People who suffer from this problem, live an odyssey and sitting at the table to eat is no longer a pleasure, the vast majority of them have to eat things crushed. So to solve this situation, we must go to the speech therapist, make food more attractive and prepare succulent recipes that avoid unnecessary risks that can damage health when eating food.
The first thing to take into account in order to eat well is posture. All people with swallowing problems or dysphagia should eat sitting at 90 degrees with their feet flat on the floor and with a short back or leaning forward and preferably with the neck down. This will protect the airway.
After eating, it is also advisable to sit up for a while to prevent the food from going backwards and into the airway. It is also essential to avoid distractions during the meal, in order to concentrate on swallowing. Be aware of the process.

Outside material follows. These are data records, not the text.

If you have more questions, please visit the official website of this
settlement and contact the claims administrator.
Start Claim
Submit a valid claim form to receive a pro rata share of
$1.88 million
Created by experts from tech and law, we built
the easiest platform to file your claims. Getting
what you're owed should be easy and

Taking adequate time to eat and chewing food well has more benefits than we think:
- It promotes digestion
It is essential to chew slowly and mash food well to get all the benefits of the digestive process. In the chewing and salivation phase, the body prepares for digestion, signals are sent to the brain to activate the taste receptors and start secreting digestive enzymes. In turn, the contractile activity of the small intestine is stimulated, which helps to mix the food bolus with digestive enzymes and bile, brings the digested nutrients into contact with the intestinal mucosa for absorption and sends the discarded material to the large intestine.

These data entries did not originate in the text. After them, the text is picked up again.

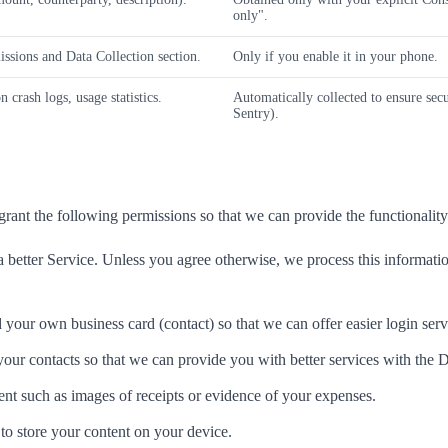
only".
ssions and Data Collection section.
Only if you enable it in your phone.
 crash logs, usage statistics.
Automatically collected to ensure secu
Sentry).
grant the following permissions so that we can provide the functionality
better Service. Unless you agree otherwise, we process this information
your own business card (contact) so that we can offer easier login serv
our contacts so that we can provide you with better services with the 
nt such as images of receipts or evidence of your expenses.
to store your content on your device.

- Makes us feel more satiated
The feeling of satiety is a brain response. Approximately 20 minutes after starting to eat, the brain secretes hormones that indicate that we are satiated.
If we eat too quickly, this signal arrives late, when we have already eaten more than we really need.
- Prevents obesity
Studies confirm that people who eat food slowly have a 42% lower risk of being obese than those who eat fast. Eating faster takes longer to feel the sensation of satiety, so you tend to eat more than you should. Eating slowly each bite gives us the right feeling of satiety, so we also tend to snack less between meals and that favors diets, fewer calories.
Improving digestion allows us to keep the metabolism active, so there is a better ability to eliminate fats and toxins.
- Take care of your oral health
The salivation produced by chewing and crushing food well prevents food from sticking to the teeth, thus preventing the formation of bacterial plaque and cavities. In addition, chewing a lot exercises the gums, helps keep the jaw and teeth strong.
- Relaxes and improves mood
Eating slowly and chewing well makes eating a pleasure, we enjoy the flavors more, our breathing is more harmonious, we increase the oxygenation of the organism, we are more relaxed and our mood improves.